The CIRTL Network was founded in 2006, with my former institution Vanderbilt University as one of the founding members. The network developed a variety of programmatic activities to support its goal of preparing future STEM faculty, and in 2013, at the height of “MOOC mania,” CIRTL’s director Bob Mathieu reached out to me to see if I would be interested in joining a National Science Foundation grant proposal to create a couple of MOOCs. The idea was to take what we had learned across the CIRTL Network about STEM education and about preparing future STEM faculty and scale it up, offering it to future STEM faculty outside the network, as well as anyone else who was interested in the topic. I had been actively involved in CIRTL and in supporting the development of MOOCs at Vanderbilt, so I said yes.

Bennett, Rique, Lauren, Robin, and me at a team meeting in Nashville long ago

Looking back now, ten years later, I’m so glad I said yes to Bob. The two courses been incredibly successful in spreading the adoption of evidence-based STEM teaching practices among thousands of educators around the world. Seriously, getting recognized from the courses by a grad students at Khalifa University in Abu Dhabi was a little surreal. Not only that, however, I had the chance to collaborate with some remarkable people through this project. I don’t know if the full list has ever been pulled together (although there’s a good portion of it on the course website), but I want to call out a few folks here.

There’s Bob Mathieu, of course, who catalyzed the project and pulled the team together. There’s Bennett Goldberg and Rique Campa, our faculty PIs, who steered the ship through calm seas and surprising storms. There’s Kitch Barnicle and Robin Greenler, our CIRTL Network all-stars, who brought deep insight at every step of the way. There’s the Vanderbilt postdocs, Noah Green and Lauren Campbell, who got so much stuff done. Through Zoom meetings and in-person retreats and late night course building, these folks became colleagues and then friends. I am honored to know them and to have worked on such an important project with them.

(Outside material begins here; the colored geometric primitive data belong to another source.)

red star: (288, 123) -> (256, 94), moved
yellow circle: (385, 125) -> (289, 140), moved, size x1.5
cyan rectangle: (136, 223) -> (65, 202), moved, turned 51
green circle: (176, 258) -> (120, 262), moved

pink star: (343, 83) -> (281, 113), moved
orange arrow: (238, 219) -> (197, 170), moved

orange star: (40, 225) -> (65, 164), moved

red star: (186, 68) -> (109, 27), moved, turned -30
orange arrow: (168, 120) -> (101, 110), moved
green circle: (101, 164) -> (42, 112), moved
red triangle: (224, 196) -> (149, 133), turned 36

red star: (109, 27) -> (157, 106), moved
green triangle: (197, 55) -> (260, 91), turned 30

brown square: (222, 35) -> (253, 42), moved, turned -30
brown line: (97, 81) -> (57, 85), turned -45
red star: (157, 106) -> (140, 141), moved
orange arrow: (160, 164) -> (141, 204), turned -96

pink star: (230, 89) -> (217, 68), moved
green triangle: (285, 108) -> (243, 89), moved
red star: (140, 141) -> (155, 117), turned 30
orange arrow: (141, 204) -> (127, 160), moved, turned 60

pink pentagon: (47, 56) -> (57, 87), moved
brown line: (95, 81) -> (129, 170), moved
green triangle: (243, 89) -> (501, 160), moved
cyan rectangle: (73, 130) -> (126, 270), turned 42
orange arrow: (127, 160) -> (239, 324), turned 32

Key figure from our new article on outcomes of the CIRTL Network STEM teaching courses

Why am I sharing all this about the project today on the blog? Well, it’s been ten years since the project started and I’m feeling sentimental. But also because just last week we published a long-overdue paper about the project and its success! I believe we started writing “Preparing Future STEM Faculty through Flexible Professional Development” back in 2019 (I know there was a pre-COVID writing retreat in Chicago), and I’m very excited to have it available open access on PLOS ONE. Congratulations to the whole team on this landmark publication! I hope it is well-read and well-cited.